Related
How can I extract the text up to the 4th instance of a character in a column?
I'm selecting text out of a column called filter_type up to the fourth > character.
To accomplish this, I've been trying to find the position of the fourth > character, but it's not working:
select substring(filter_type from 1 for position('>' in filter_type))
You can use the pattern matching function in Postgres.
First figure out a pattern to capture everything up to the fourth > character.
To start your pattern you should create a sub-group that captures non > characters, and one > character:
([^>]*>)
Then capture that four times to get to the fourth instance of >
([^>]*>){4}
Then, you will need to wrap that in a group so that the match brings back all four instances:
(([^>]*>){4})
and put a start of string symbol for good measure to make sure it only matches from the beginning of the String (not in the middle):
^(([^>]*>){4})
Here's a working regex101 example of that!
Once you have the pattern that will return what you want in the first group element (which you can tell at the online regex on the right side panel), you need to select it back in the SQL.
In Postgres, the substring function has an option to use a regex pattern to extract text out of the input using a 'from' statement in the substring.

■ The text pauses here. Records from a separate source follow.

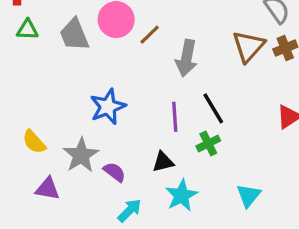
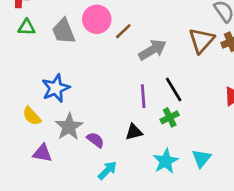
gray arrow: (186, 58) -> (152, 50), turned -132
blue star: (108, 107) -> (56, 88), moved
cyan star: (181, 195) -> (166, 161), moved

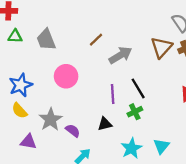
pink circle: (97, 19) -> (66, 76), moved
blue star: (56, 88) -> (21, 85), moved

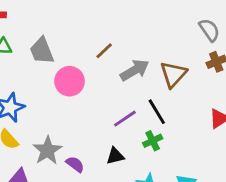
brown triangle: (161, 47) -> (173, 74), moved
pink circle: (66, 76) -> (70, 81), moved
purple line: (113, 94) -> (125, 119), turned 60

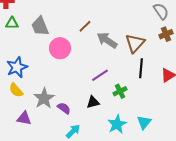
gray arrow: (135, 70) -> (107, 40), turned -115
black line: (157, 112) -> (141, 68), moved, turned 36

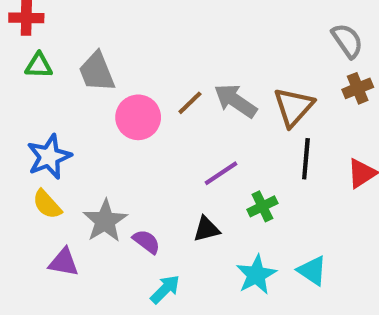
brown line: (85, 26) -> (190, 103), moved
cyan triangle: (144, 122) -> (312, 271), turned -35

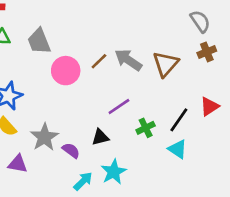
black line: (306, 159) -> (179, 120), moved, turned 30
black triangle: (207, 229) -> (100, 137), moved
cyan triangle: (312, 271) -> (178, 149), moved
cyan star: (256, 275) -> (114, 172), moved

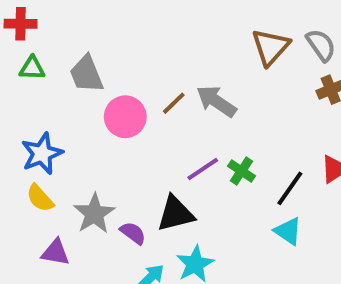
brown triangle: (166, 64) -> (271, 47), moved
green cross: (146, 128) -> (242, 171), moved, turned -30
black triangle: (100, 137) -> (176, 214), size x1.5

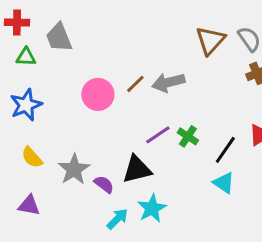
gray trapezoid: (86, 74) -> (59, 37), moved
gray arrow: (216, 101) -> (168, 82), turned -48
blue star: (42, 154) -> (26, 105), moved
purple triangle: (55, 252) -> (29, 205), moved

To finish, put it all together!
select substring(filter_type from '^(([^>]*>){4})')
from filter_table
See a working sqlfiddle here
If you want to match the entire string whenever there are less than four instances of >, use this regular expression:
^(([^>]*>){4}|.*)
You can also use a simple, non-regex solution:
SELECT array_to_string((string_to_array(filter_type, '>'))[1:4], '>')
The above query:
splits your string into an array, using '>' as delimeter
selects only the first 4 elements
transforms the array back to a string
substring(filter_type from '^(([^>]*>){4})')

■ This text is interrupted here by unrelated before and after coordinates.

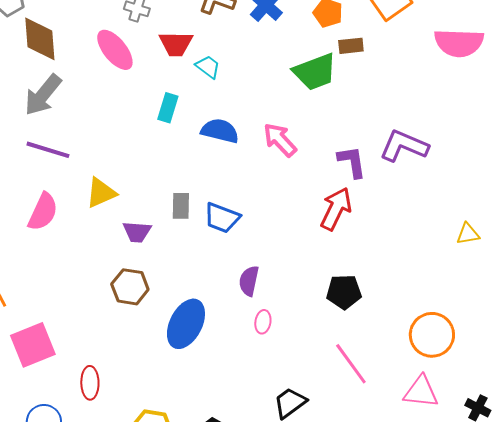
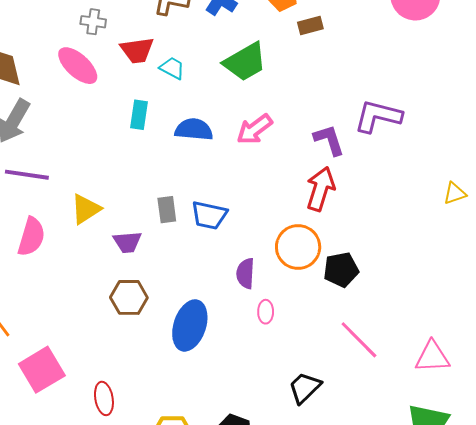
green trapezoid: (315, 72) -> (245, 62), moved
pink arrow: (280, 140) -> (255, 129), turned -75
orange circle: (432, 335) -> (298, 247), moved

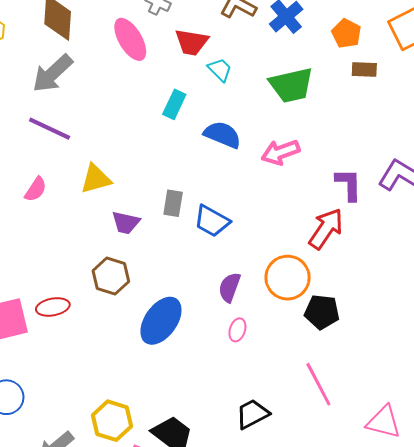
pink semicircle: (31, 237) -> (36, 189), size x0.7
red ellipse: (104, 398) -> (53, 307), moved, turned 72

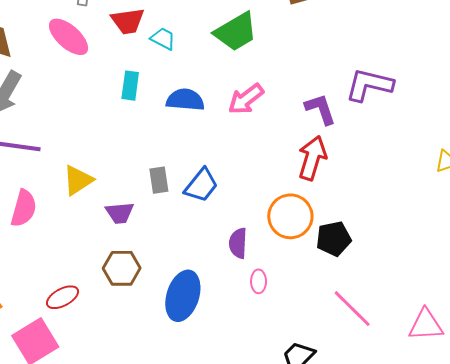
pink semicircle: (36, 189) -> (24, 208), size x1.4
blue trapezoid: (212, 221) -> (201, 185), turned -63
red ellipse: (53, 307) -> (63, 297), moved

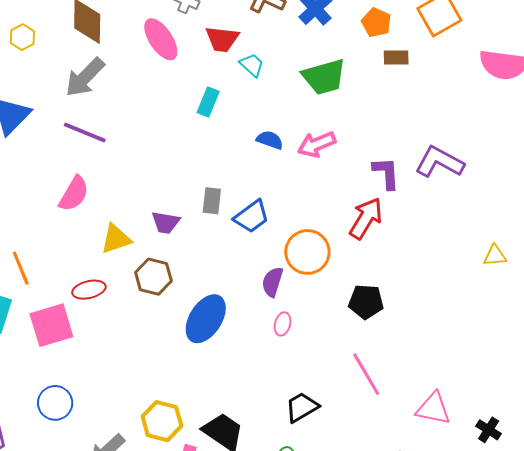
blue semicircle: (185, 100) -> (270, 140), moved, size x0.7
yellow triangle: (78, 180) -> (116, 239), moved
orange circle: (290, 216) -> (307, 252), moved

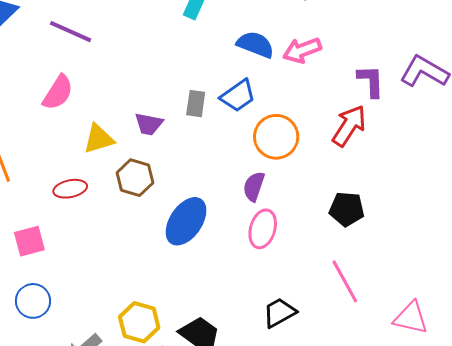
blue semicircle: (270, 140) -> (255, 45), size x1.4
blue trapezoid: (252, 217) -> (238, 96), moved
orange circle: (307, 252) -> (276, 137), moved
pink ellipse: (283, 324) -> (263, 229), size x1.6
pink square: (51, 325) -> (29, 241), moved, size x0.7

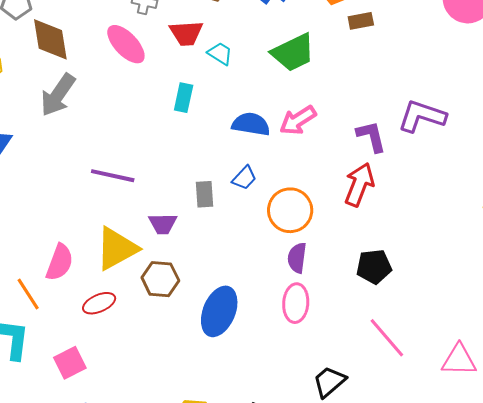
purple line: (71, 32) -> (113, 176), moved
pink semicircle: (58, 92) -> (60, 262), moved
blue trapezoid: (238, 96) -> (244, 178), size x0.7
yellow triangle: (99, 139) -> (117, 249), size x1.4
purple semicircle: (254, 186) -> (297, 258), moved

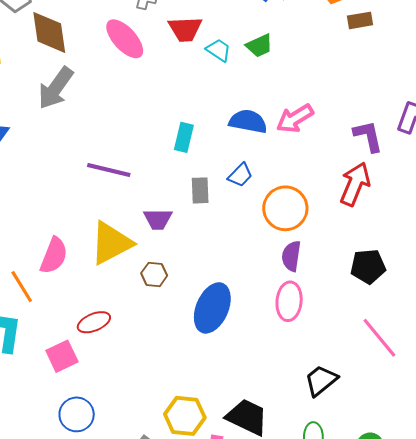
green trapezoid: (293, 52) -> (259, 46), moved, size x0.6
cyan rectangle: (184, 98) -> (184, 137), moved
brown hexagon: (160, 279) -> (154, 274), size x0.7
red ellipse: (99, 303) -> (94, 322), moved

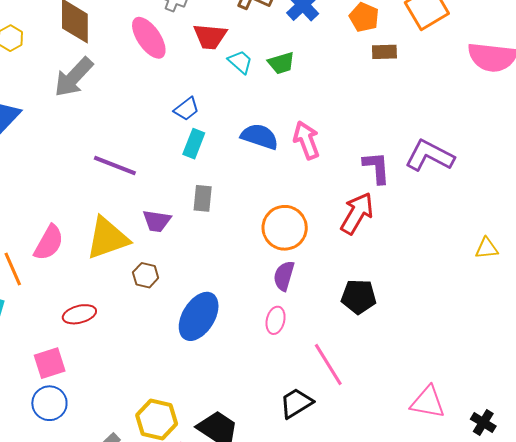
pink arrow: (295, 119) -> (306, 140), turned 93
blue trapezoid: (240, 175) -> (186, 109), moved
pink ellipse: (289, 301) -> (276, 320), size x0.7
pink line: (379, 338) -> (328, 365), moved
pink square: (62, 356) -> (50, 363), moved

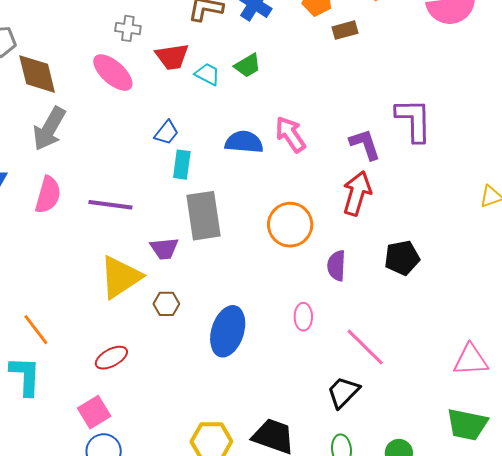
purple L-shape: (430, 156) -> (414, 120), turned 75
gray rectangle: (203, 198) -> (203, 216), size x1.8
pink semicircle: (49, 243) -> (48, 195), moved
purple semicircle: (284, 276) -> (336, 266), moved
black pentagon: (359, 297) -> (402, 258), moved

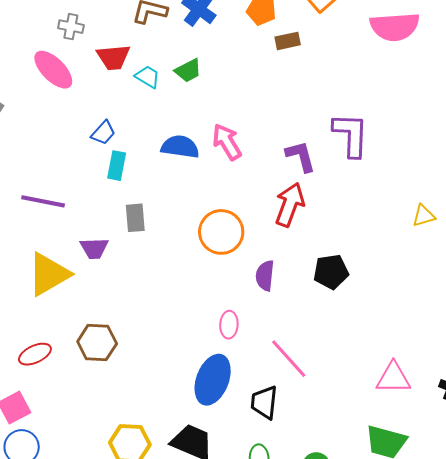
gray rectangle: (203, 216) -> (135, 218), size x0.6
brown hexagon: (166, 304) -> (97, 343), moved, size x1.5
blue ellipse: (228, 331) -> (213, 380), moved
black trapezoid: (343, 392) -> (264, 402), turned -42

This form of substring lets you extract the portion of a string that matches a regex pattern.
You can also split the string, then choose the N'th element inside the result list. For example:
SELECT SPLIT_PART('aa,bb,cc', ',', 2)
will return: bb.
This function is defined as:
SPLIT_PART(string, delimiter, position)
In order to look at this problem, I did the following (all of the code below is available on the fiddle here):
CREATE TABLE s
(
a TEXT
);
I then created a PL/pgSQL function to generate random strings as follows.
CREATE FUNCTION f() RETURNS TEXT LANGUAGE SQL AS
$$
SELECT STRING_AGG(SUBSTR('abcdef>', CEIL(RANDOM() * 7)::INTEGER, 1), '')

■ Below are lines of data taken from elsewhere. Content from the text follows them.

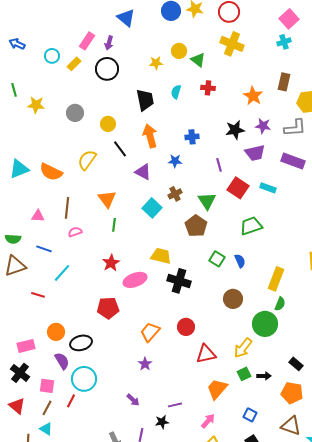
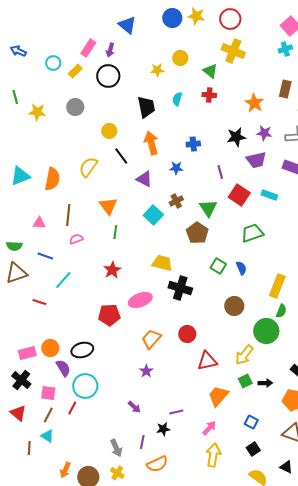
green triangle: (198, 60) -> (210, 71), moved
gray circle: (75, 113) -> (75, 107), moved
orange semicircle: (51, 172) -> (52, 179), turned -105
pink ellipse: (135, 280) -> (140, 300), moved
orange circle: (56, 332) -> (50, 348), moved

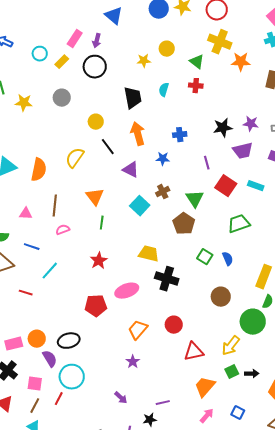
orange star: (254, 103) -> (241, 62), moved, turned -30
pink arrow: (209, 428) -> (207, 416), moved

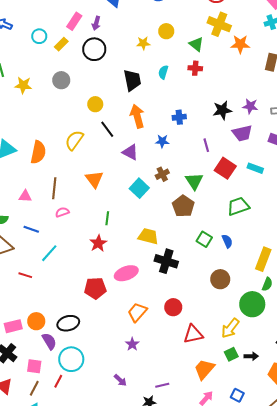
green line: (102, 223) -> (107, 218), moved

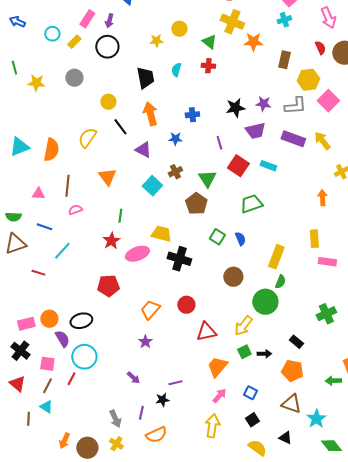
pink ellipse: (126, 273) -> (137, 254), moved

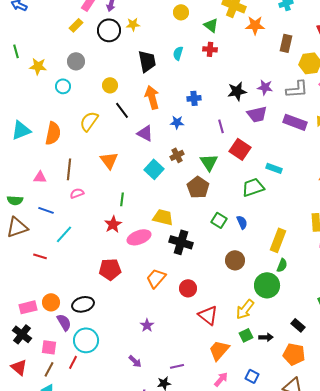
cyan circle: (52, 34) -> (63, 86), moved
yellow star: (156, 41) -> (133, 24), moved
cyan rectangle: (268, 166) -> (274, 168), moved
orange trapezoid: (150, 310) -> (156, 278), moved
red triangle: (206, 332) -> (208, 315), turned 50

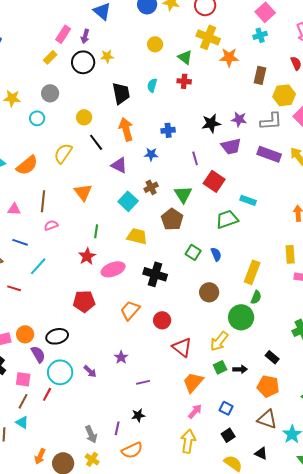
orange semicircle: (53, 133) -> (27, 165), turned 40
yellow trapezoid: (163, 217) -> (137, 236), moved
purple arrow: (135, 361) -> (90, 371), moved
purple line: (177, 366) -> (143, 382), moved

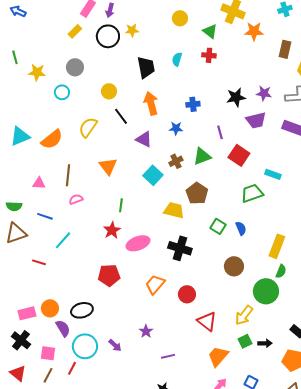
green triangle: (183, 194) -> (202, 156), moved, turned 42
yellow trapezoid: (137, 236) -> (174, 210), moved

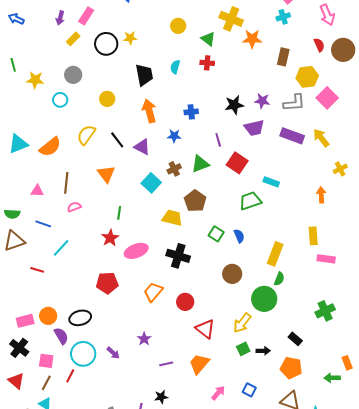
purple arrow: (110, 10) -> (60, 18), moved
black line: (121, 116) -> (117, 140), moved
orange trapezoid: (218, 356) -> (199, 364), moved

FROM GENERATE_SERIES(1, 40)
$$;
I got the code from here and modified it so that it would produce strings with lots of > characters for testing purposes.
I then manually inserted a few strings at the beginning so that a quick look would tell me if the code was working as anticipated.
INSERT INTO s VALUES
('afsad>adfsaf>asfasf>afasdX>asdffs>asfdf>'),
('23433>433453>4>4559>455>3433>'),
('adfd>adafs>afadsf>'), -- only 3 '>'s!
('babedacfab>feaefbf>fedabbcbbcdcfefefcfcd'),
('e>>>>>'), -- edge case - multiple terminal '>'s
('aaaaaaa'); -- edge case - no '>'s whatsoever
The reason I put in the records with fewer than 4 >s is because the accepted answer (see discussion at the end of this answer) puts forward a solution which should return the entire string if this is the case!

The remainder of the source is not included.